Convert XML to AWS ATHENA
Convert XML to Text. Load to S3. Query with Athena
In this walk-through, we will demonstrate the process of loading XML data into Athena – a query engine on AWS. We download the XML files from Clinicaltrials.gov and then convert them into TSV files using Flexter, a powerful XML parser from Sonra. We then load the TSV files into Amazon S3 and use Athena for querying and joining the data
XML data from ClinicalTrials
We have sourced the data from Clinicaltrials.gov , which is a registry and results database of publicly and privately supported clinical studies conducted around the world. The website provides a collection of trends, charts and maps that can help the users in visualizing the outcome or progress of a study based on the location or type of users. The data is available in XML format with single record and multiple record XMLs. The study information can be downloaded from the Search Results list. The ‘search results’ is a feature that help the users in filtering the data to be analyzed based on the number of studies, the number of table rows per study and the file format.

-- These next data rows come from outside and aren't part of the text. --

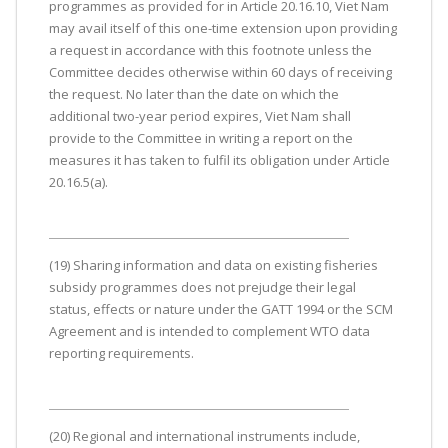
programmes as provided for in Article 20.16.10, Viet Nam
may avail itself of this one-time extension upon providing
a request in accordance with this footnote unless the
Committee decides otherwise within 60 days of receiving
the request. No later than the date on which the
additional two-year period expires, Viet Nam shall
provide to the Committee in writing a report on the
measures it has taken to fulfil its obligation under Article
20.16.5(a).
(19) Sharing information and data on existing fisheries
subsidy programmes does not prejudge their legal
status, effects or nature under the GATT 1994 or the SCM
Agreement and is intended to complement WTO data
reporting requirements.
(20) Regional and international instruments include,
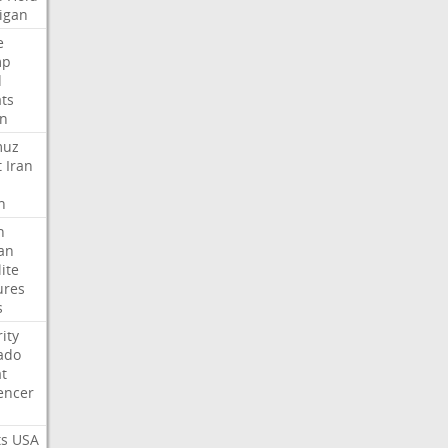
igan
e
mp
d
ats
n
muz
t
Iran
n
h
an
lite
ures
s
ity
ado
t
encer
ts
USA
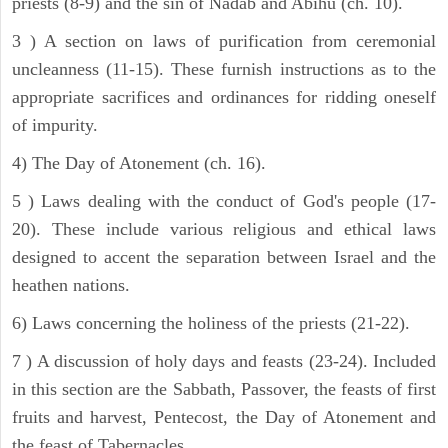
priests (8-9) and the sin of Nadab and Abihu (ch. 10).
3 ) A section on laws of purification from ceremonial
uncleanness (11-15). These furnish instructions as to the
appropriate sacrifices and ordinances for ridding oneself
of impurity.
4) The Day of Atonement (ch. 16).
5 ) Laws dealing with the conduct of God's people (17-
20). These include various religious and ethical laws
designed to accent the separation between Israel and the
heathen nations.
6) Laws concerning the holiness of the priests (21-22).
7 ) A discussion of holy days and feasts (23-24). Included
in this section are the Sabbath, Passover, the feasts of first
fruits and harvest, Pentecost, the Day of Atonement and
the feast of Tabernacles.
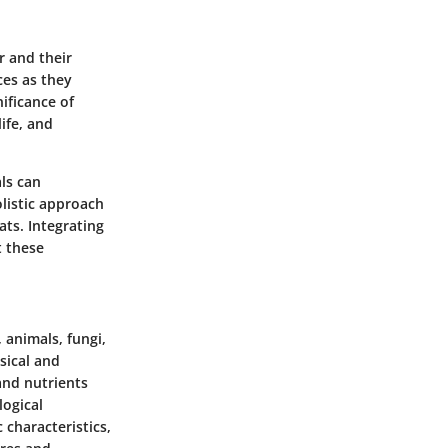
r and their
ces as they
ificance of
ife, and
ls can
listic approach
ts. Integrating
t these
 animals, fungi,
sical and
and nutrients
logical
 characteristics,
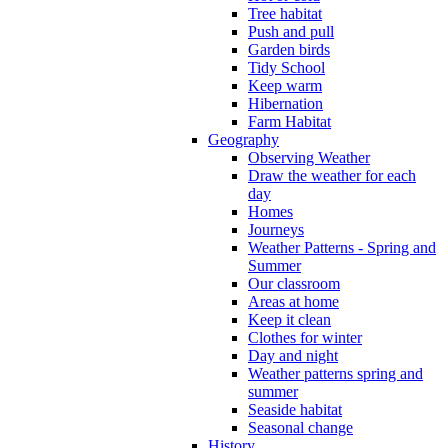
Tree habitat
Push and pull
Garden birds
Tidy School
Keep warm
Hibernation
Farm Habitat
Geography
Observing Weather
Draw the weather for each
day
Homes
Journeys
Weather Patterns - Spring and
Summer
Our classroom
Areas at home
Keep it clean
Clothes for winter
Day and night
Weather patterns spring and
summer
Seaside habitat
Seasonal change
History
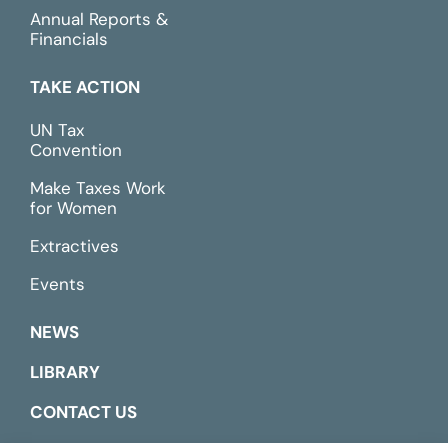
Annual Reports &
Financials
TAKE ACTION
UN Tax
Convention
Make Taxes Work
for Women
Extractives
Events
NEWS
LIBRARY
CONTACT US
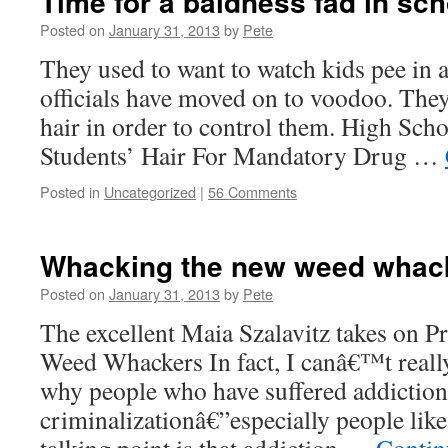
Time for a baldness fad in sc
Posted on
January 31, 2013
by
Pete
They used to want to watch kids pee in 
officials have moved on to voodoo. They
hair in order to control them. High Sch
Students’ Hair For Mandatory Drug …
Posted in
Uncategorized
|
56 Comments
Whacking the new weed whac
Posted on
January 31, 2013
by
Pete
The excellent Maia Szalavitz takes on 
Weed Whackers In fact, I canâ€™t reall
why people who have suffered addictio
criminalizationâ€”especially people li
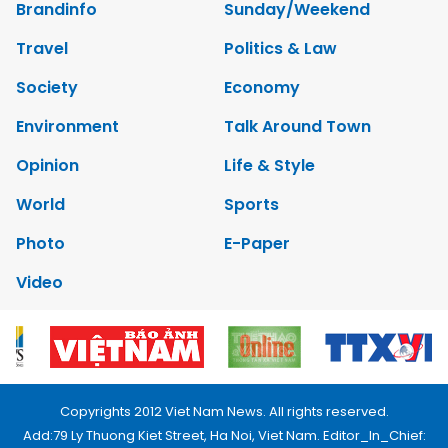
Brandinfo
Sunday/Weekend
Travel
Politics & Law
Society
Economy
Environment
Talk Around Town
Opinion
Life & Style
World
Sports
Photo
E-Paper
Video
Copyrights 2012 Viet Nam News. All rights reserved.
Add:79 Ly Thuong Kiet Street, Ha Noi, Viet Nam. Editor_In_Chief:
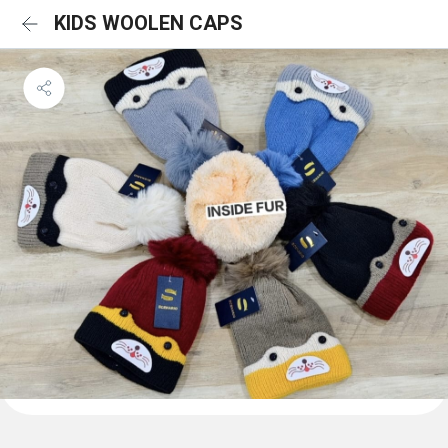
KIDS WOOLEN CAPS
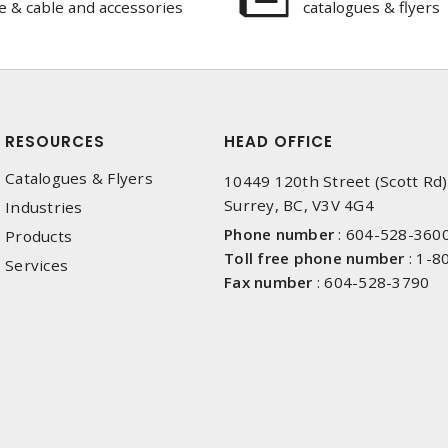
e & cable and accessories
catalogues & flyers
RESOURCES
HEAD OFFICE
Catalogues & Flyers
10449 120th Street (Scott Rd)
Surrey, BC, V3V 4G4
Industries
Phone number
:
604-528-360
Products
Toll free phone number
:
1-8
Services
Fax number
:
604-528-3790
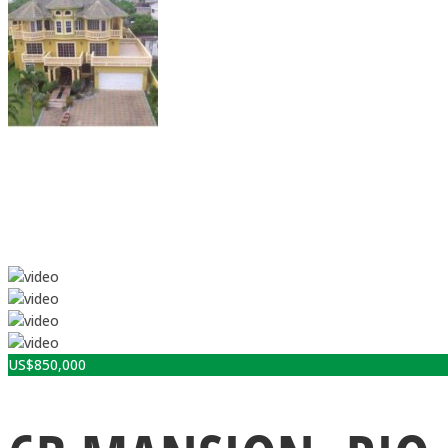
US$
850,000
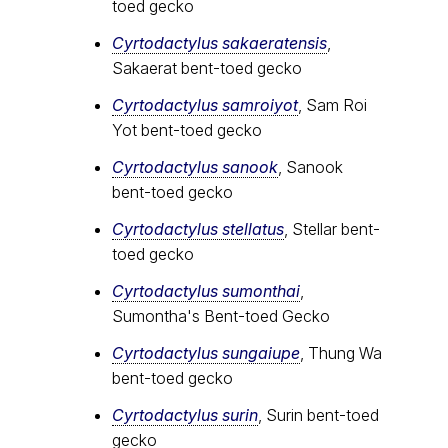
toed gecko
Cyrtodactylus sakaeratensis
,
Sakaerat bent-toed gecko
Cyrtodactylus samroiyot
, Sam Roi
Yot bent-toed gecko
Cyrtodactylus sanook
, Sanook
bent-toed gecko
Cyrtodactylus stellatus
, Stellar bent-
toed gecko
Cyrtodactylus sumonthai
,
Sumontha's Bent-toed Gecko
Cyrtodactylus sungaiupe
, Thung Wa
bent-toed gecko
Cyrtodactylus surin
, Surin bent-toed
gecko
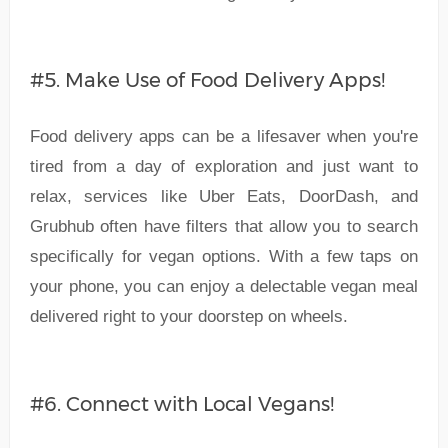
#5. Make Use of Food Delivery Apps!
Food delivery apps can be a lifesaver when you're
tired from a day of exploration and just want to
relax, services like Uber Eats, DoorDash, and
Grubhub often have filters that allow you to search
specifically for vegan options. With a few taps on
your phone, you can enjoy a delectable vegan meal
delivered right to your doorstep on wheels.
#6. Connect with Local Vegans!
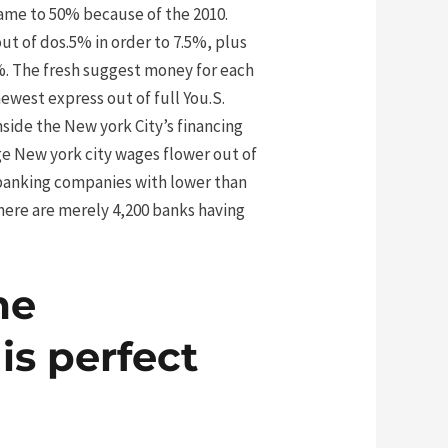
came to 50% because of the 2010.
t of dos.5% in order to 7.5%, plus
%. The fresh suggest money for each
ewest express out of full You.S.
ide the New york City’s financing
ge New york city wages flower out of
. banking companies with lower than
there are merely 4,200 banks having
me
is perfect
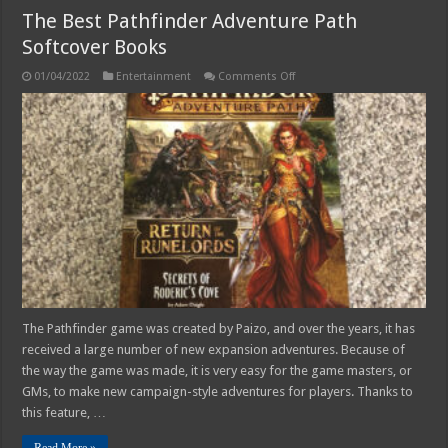
The Best Pathfinder Adventure Path
Softcover Books
on
01/04/2022
Entertainment
Comments Off
The
Best
Pathfinder
Adventure
Path
Softcover
Books
The Pathfinder game was created by Paizo, and over the years, it has
received a large number of new expansion adventures. Because of
the way the game was made, it is very easy for the game masters, or
GMs, to make new campaign-style adventures for players. Thanks to
this feature, …
Read More »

In addition to this, a full study record XML document can be downloaded.
Processing the XML file
We will be using Flexter to convert the XML data to Athena. Athena is an interactive query service provider available on the AWS platform. Athena cannot process XML files directly and hence we use Flexter to first convert our XML data to text (TSV). It will then be easy to load the data into Athena via S3 storage.
Convert ClinicalTrials XML to Text Using Flexter
Flexter is a tool that transforms complex XMLs into readable files that can be used for analysis. The step by step instructions for transforming XML files using Flexter are shown below.
- Access Flexter from https://xmlconverter.sonra.io/
- Click on the ‘Terms and Conditions’ checkbox and click ‘Try Flexter for Free’
- Upload the XML file that needs to be transformed and click ‘Continue’
- In the next page, we can upload the XSD file (if available). For this implementation, the XSD file is not available and hence we will click on ‘Skip ‘and proceed to the next page.
- Provide Email and click ‘Continue’
- The conclusion page is displayed and the output will be delivered to the subscribed email address.
- An email from Flexter with the link to the transformed data is obtained. The TSV files can be downloaded from this link which redirects to the Flexter page.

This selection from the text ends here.